*** DATA EXTRACTS
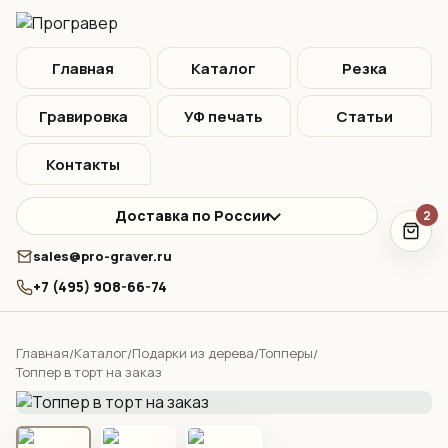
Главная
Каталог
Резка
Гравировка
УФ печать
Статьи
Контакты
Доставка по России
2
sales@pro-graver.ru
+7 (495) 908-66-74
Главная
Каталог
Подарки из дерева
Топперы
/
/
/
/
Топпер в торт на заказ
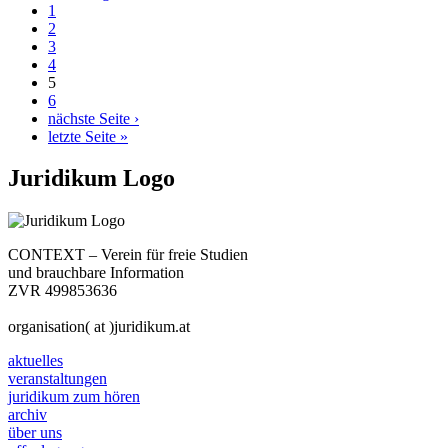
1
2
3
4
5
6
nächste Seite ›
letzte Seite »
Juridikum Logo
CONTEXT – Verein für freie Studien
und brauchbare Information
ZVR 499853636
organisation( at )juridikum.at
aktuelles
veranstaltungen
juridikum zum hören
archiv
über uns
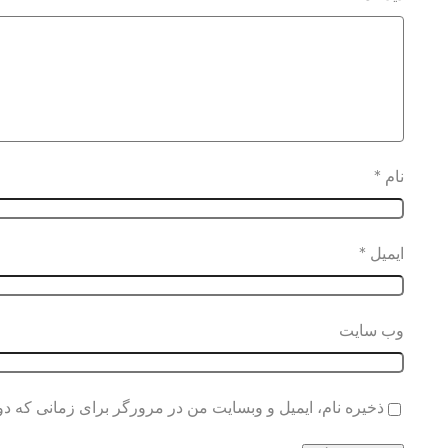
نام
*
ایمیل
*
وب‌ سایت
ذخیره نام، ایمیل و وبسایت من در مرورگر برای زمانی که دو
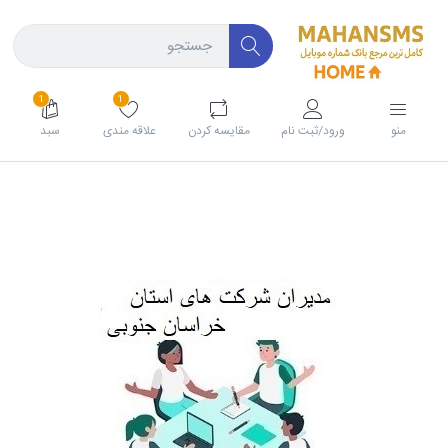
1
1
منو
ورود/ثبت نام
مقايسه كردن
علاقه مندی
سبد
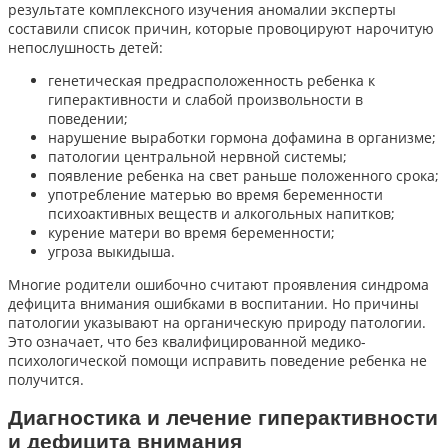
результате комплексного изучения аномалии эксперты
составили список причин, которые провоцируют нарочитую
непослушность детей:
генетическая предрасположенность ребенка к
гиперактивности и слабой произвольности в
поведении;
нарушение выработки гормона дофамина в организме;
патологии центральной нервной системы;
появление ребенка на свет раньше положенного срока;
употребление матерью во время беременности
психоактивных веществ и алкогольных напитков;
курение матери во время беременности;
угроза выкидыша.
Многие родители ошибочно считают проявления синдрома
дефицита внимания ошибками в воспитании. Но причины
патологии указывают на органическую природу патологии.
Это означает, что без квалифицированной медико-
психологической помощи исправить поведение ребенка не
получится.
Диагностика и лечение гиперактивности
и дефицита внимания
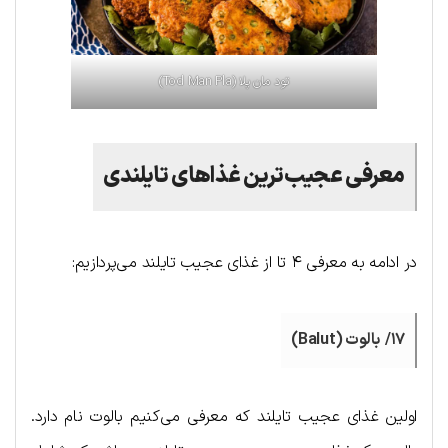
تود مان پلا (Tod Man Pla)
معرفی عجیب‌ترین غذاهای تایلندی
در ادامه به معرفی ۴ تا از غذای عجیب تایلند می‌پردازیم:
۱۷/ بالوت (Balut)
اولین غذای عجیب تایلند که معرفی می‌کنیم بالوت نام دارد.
******
= EXERCISE =
Some lines above hold the word "غذای". Copy all of them.

= WORKED SOLUTION =
در ادامه به معرفی ۴ تا از غذای عجیب تایلند می‌پردازیم:
اولین غذای عجیب تایلند که معرفی می‌کنیم بالوت نام دارد.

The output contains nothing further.